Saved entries
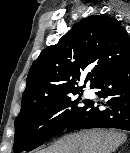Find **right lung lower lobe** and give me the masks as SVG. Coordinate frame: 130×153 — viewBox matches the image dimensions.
I'll return each instance as SVG.
<instances>
[{
	"mask_svg": "<svg viewBox=\"0 0 130 153\" xmlns=\"http://www.w3.org/2000/svg\"><path fill=\"white\" fill-rule=\"evenodd\" d=\"M99 97L108 98L105 109L90 100L65 130L118 128L130 131V60L99 79L93 87Z\"/></svg>",
	"mask_w": 130,
	"mask_h": 153,
	"instance_id": "right-lung-lower-lobe-1",
	"label": "right lung lower lobe"
}]
</instances>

● **Exercise**:
Each entry above should be written out again exactly, without its pictures.

● **Exercise answer**:
Find **right lung lower lobe** and give me the masks as SVG. Coordinate frame: 130×153 — viewBox matches the image dimensions.
I'll return each instance as SVG.
<instances>
[{
	"mask_svg": "<svg viewBox=\"0 0 130 153\" xmlns=\"http://www.w3.org/2000/svg\"><path fill=\"white\" fill-rule=\"evenodd\" d=\"M99 97L108 98L105 109L90 100L65 130L118 128L130 131V60L99 79L93 87Z\"/></svg>",
	"mask_w": 130,
	"mask_h": 153,
	"instance_id": "right-lung-lower-lobe-1",
	"label": "right lung lower lobe"
}]
</instances>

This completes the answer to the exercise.